The U.S. Supreme Court's decision last year in Melendez-Diaz v. Massachusetts caused an uproar among prosecutors by interpreting the Constitution to require that forensic and other evidence be presented mainly in person, not by affidavit.
On Monday, the Court heard arguments in a case that could be a vehicle for reversing that 5-4 decision (pdf) less than a year after its issuance. But that outcome appears far from certain.
Justice Sonia Sotomayor, who was not on the Court for the Melendez-Diaz case, sent out mixed signals on whether she would provide the vote needed for reversal. (Her predecessor David Souter was in the majority.) As has become her custom, Sotomayor actively questioned both sides during Monday's argument in Briscoe v. Virginia.
Meanwhile Justice Antonin Scalia, who authored last year's ruling, fought vociferously to save it during the hourlong hearing, and he strongly implied that the four dissenters in Melendez-Diaz had voted to review Briscoe just to overturn the precedent. "Why is this case here except as an opportunity to upset Melendez-Diaz?" Scalia asked, later adding, "I'm criticizing us for taking the case."
In the case before the Court, Mark Briscoe and Sheldon Cypress were prosecuted in Virginia courts on drug charges based in part on "certificates of analysis" from the state laboratory attesting to the amount and type of drugs found during their arrests. They both invoked the confrontation clause of the Sixth Amendment, which gives defendants the right to be confronted with the witnesses against them. They argued that the drug evidence needed to be presented in person so it could be subjected to cross-examination. The Virginia Supreme Court upheld use of the written certificates because state law allows defendants to call the forensic analysts as witnesses, and Briscoe and Cypress had not done so.
The Court in Melendez-Diaz indicated that an approach like Virginia's, shifting the burden of calling the witness to the defendant, would not satisfy the Sixth Amendment.
Upholding the Virginia approach, said the defendants' lawyer Richard Friedman, would "severely impair the confrontation right and threaten a fundamental transformation in the way Anglo-American trials have been conducted for hundreds of years."
But a brief (pdf) filed by state attorneys general asking that Melendez-Diaz be overturned was on the mind of several justices. The brief said the decision has already had an "overwhelming negative impact" on drug prosecutions by requiring short-staffed and underfunded state labs to spend too much time in courtrooms.

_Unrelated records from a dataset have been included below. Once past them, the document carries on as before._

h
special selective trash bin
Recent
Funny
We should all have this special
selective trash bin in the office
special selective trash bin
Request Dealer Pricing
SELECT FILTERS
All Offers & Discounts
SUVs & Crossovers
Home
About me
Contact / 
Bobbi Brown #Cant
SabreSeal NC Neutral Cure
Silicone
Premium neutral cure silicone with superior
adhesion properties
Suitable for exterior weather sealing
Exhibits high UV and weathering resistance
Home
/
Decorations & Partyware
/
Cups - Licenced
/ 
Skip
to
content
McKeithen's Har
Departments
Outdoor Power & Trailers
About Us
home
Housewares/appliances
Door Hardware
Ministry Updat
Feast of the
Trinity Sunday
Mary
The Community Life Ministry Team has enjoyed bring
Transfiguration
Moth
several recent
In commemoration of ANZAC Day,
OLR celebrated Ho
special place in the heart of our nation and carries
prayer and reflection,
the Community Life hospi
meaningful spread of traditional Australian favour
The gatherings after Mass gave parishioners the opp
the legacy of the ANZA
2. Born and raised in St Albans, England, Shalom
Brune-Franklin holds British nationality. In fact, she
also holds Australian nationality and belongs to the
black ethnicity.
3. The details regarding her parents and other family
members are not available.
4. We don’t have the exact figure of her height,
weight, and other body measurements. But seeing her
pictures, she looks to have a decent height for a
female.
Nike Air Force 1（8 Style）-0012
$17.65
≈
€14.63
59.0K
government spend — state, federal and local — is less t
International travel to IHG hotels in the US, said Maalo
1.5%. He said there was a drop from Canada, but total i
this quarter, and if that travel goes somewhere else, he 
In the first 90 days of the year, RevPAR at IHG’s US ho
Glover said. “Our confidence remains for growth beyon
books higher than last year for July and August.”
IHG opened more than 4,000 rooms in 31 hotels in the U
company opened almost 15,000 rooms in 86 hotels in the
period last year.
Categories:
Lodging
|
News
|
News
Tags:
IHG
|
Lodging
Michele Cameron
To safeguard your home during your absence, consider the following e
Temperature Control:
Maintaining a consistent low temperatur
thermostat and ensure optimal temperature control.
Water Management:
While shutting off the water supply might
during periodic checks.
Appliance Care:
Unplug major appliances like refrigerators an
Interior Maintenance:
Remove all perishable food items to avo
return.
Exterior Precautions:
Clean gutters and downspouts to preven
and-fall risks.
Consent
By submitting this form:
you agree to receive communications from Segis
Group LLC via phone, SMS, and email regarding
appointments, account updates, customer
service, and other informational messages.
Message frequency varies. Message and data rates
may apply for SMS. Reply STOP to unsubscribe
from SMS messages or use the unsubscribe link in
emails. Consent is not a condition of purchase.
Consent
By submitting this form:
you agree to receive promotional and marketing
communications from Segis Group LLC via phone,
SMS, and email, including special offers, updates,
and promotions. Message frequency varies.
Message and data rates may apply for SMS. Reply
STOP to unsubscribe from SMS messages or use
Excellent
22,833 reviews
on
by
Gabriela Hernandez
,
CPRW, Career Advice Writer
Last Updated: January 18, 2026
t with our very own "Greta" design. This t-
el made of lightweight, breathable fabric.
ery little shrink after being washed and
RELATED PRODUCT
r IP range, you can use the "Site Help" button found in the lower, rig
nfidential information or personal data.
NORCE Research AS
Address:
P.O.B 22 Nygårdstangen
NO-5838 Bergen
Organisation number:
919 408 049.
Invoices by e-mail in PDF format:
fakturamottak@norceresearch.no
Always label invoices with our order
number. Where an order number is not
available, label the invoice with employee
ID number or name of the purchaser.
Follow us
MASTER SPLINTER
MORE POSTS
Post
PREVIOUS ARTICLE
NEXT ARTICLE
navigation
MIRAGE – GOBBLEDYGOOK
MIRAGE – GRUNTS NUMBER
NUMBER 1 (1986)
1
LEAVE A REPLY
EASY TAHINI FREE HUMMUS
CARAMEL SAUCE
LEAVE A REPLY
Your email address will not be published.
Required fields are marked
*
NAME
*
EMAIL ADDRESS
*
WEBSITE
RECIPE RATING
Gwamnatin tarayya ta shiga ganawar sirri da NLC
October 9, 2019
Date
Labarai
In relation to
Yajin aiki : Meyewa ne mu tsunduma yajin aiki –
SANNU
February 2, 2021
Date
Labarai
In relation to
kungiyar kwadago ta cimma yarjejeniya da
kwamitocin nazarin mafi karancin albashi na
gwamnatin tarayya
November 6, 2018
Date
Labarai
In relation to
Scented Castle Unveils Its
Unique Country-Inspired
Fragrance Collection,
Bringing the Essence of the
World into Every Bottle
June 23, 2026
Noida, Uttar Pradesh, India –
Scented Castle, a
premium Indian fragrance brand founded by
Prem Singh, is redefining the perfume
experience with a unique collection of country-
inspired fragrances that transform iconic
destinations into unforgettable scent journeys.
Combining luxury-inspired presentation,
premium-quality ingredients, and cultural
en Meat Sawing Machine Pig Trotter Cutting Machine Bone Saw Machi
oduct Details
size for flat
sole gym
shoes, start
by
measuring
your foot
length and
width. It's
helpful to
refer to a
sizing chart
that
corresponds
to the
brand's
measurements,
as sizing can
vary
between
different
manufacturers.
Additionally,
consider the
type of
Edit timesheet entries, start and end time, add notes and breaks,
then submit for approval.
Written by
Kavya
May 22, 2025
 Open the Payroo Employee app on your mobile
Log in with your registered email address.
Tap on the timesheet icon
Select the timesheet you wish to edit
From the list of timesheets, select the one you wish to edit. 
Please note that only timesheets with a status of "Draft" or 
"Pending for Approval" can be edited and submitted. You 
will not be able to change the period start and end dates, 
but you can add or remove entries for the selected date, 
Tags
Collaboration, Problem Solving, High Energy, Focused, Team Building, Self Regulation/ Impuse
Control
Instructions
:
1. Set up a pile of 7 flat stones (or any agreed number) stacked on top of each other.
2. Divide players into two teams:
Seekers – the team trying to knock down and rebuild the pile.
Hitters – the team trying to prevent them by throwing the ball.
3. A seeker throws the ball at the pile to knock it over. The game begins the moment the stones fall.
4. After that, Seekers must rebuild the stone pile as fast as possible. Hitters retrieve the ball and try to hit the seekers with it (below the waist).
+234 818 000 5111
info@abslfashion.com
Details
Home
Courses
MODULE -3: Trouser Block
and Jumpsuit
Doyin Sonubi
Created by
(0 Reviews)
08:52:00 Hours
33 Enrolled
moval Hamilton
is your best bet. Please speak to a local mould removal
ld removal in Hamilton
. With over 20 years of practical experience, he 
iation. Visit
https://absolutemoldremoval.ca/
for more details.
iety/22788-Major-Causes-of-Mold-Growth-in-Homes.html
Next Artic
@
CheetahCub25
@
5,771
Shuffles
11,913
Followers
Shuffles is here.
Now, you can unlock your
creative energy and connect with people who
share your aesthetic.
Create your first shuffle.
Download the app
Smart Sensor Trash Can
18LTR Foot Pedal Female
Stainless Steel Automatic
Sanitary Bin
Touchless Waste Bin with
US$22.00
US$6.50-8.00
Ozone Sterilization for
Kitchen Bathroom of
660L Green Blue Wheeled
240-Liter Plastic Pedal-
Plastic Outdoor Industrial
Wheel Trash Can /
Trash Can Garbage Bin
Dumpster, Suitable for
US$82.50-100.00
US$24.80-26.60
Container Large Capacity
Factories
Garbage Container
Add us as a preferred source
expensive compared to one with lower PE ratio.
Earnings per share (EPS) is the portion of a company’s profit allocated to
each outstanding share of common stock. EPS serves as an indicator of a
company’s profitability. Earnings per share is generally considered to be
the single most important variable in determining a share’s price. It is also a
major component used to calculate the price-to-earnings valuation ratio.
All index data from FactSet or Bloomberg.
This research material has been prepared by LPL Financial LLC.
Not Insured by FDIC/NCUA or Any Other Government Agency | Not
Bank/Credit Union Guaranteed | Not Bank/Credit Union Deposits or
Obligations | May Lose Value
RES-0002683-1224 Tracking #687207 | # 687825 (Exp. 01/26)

When Friedman said that, in fact, "the expense is not inordinate," Justice Samuel Alito Jr. snapped, "How can you say that? We have an amicus brief from 26 states and the District of Columbia arguing exactly the contrary."
Virginia Solicitor General Stephen McCullough, joined by Leondra Kruger, an assistant to the U.S. solicitor general, argued that a system in which the defendant has the burden of calling the forensic witness satisfies the Constitution.
McCullough said that, since the Melendez-Diaz ruling was handed down, Virginia has seen "extensive gamesmanship" by criminal defense lawyers using the requirement of in-person testimony to their advantage.
Sitting at the defendants' counsel table with Friedman was Stanford Law School professor Jeffrey Fisher. Either Fisher or Friedman has argued the defense side in a series of cases that, since 2004, have revived the confrontation clause as a tool for defendants.